About a year ago, I mentioned this phenomenon as a reason why I didn’t want to move, again (I was constructively evicted by a landlord who turned out to be a crook and and asshole…I later sued and won, but never collected…the legal system let me down, but that story’s a whole post in itself). My boyfriend asked of all the places I’ve lived, which one felt like ‘home’? Initially, I didn’t have an answer. I’ve long said that “home is where your favorite pillow lies”, but I never stopped to compare my various addresses. Eventually, I decided that my tiny, dark studio apartment in Montreal was the most like ‘home’. I spent three winters in that cave; it contained all my worldly possessions (I didn’t keep a car in the city), and it’s where I took significant steps toward becoming an adult. I learned to cook in that apartment. The first winter I lost 15 pounds because I was so bad at cooking, but I worked it out; I like to cook, now. I had to take on the responsibility of keeping the whole place clean. All right! I confess, I still don’t do my dishes every day. Actually, that apartment had few redeeming qualities, but it was all mine.

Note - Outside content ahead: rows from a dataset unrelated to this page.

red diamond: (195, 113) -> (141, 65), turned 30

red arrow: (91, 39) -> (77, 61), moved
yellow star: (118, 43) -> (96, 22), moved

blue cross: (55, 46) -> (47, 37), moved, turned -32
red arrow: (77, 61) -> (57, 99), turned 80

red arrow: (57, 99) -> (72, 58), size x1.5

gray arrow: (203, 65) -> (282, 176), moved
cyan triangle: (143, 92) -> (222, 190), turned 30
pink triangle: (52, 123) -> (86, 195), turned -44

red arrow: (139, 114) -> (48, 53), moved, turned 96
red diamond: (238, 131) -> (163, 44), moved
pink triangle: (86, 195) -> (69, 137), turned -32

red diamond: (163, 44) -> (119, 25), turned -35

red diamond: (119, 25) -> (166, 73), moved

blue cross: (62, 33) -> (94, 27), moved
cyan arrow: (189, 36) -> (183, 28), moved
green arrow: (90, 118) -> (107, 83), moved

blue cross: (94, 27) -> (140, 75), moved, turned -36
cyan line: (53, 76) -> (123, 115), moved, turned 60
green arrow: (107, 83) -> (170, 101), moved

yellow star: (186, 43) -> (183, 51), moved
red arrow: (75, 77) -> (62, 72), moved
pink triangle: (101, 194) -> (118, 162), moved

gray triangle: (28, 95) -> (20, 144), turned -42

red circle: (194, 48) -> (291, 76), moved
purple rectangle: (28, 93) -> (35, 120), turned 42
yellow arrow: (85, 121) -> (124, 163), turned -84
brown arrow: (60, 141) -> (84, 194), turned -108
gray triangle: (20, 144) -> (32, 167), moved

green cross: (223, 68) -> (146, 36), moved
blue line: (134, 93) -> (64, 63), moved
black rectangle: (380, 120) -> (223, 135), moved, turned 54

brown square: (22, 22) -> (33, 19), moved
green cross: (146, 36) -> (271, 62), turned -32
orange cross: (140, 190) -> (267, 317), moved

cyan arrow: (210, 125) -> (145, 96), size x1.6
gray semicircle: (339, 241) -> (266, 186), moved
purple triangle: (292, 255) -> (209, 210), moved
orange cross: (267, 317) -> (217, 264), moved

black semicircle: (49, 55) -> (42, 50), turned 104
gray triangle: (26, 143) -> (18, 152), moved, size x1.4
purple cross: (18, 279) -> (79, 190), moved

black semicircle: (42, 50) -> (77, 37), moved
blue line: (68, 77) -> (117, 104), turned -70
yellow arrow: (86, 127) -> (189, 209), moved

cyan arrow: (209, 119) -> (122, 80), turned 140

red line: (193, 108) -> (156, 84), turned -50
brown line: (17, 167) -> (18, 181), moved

The place I live now is huge by comparison. It is a 1 bedroom (separate living/dining room, so not a studio) with hardwood floors, high ceilings, and westward facing windows that let in tons of afternoon sunlight. Boyfriend bought me some artwork for Christmas (Ansel Adams, I love b&w photography) to go with all my mismatched random furniture and strange tall empty walls. It overlooks the main northbound street in my town, and it does get a little noisy in the summer when the motorcycles spend all night drag racing down the street. It’s an old building with old plumbing fixtures and radiators for heat. There is even an elevator shaft, but no elevator. When the building was constructed, they planned to put in an elevator but didn’t have the money, so the shaft was built anyway so one could be installed later. When later arrived, they couldn’t purchase a system that would fit in the dimensions of the shaft! But the best thing of all? I don’t pay for heat! This was the first winter in three that I was actually warm.

I’ve waited a long time for this moment. But I still don’t feel like I’m quite home yet. I’m pretty sure this isn’t the place (town, state, coast) where I belong. I wonder if I’ll ever find that home, or if I really am just the next generation of a wanderer family.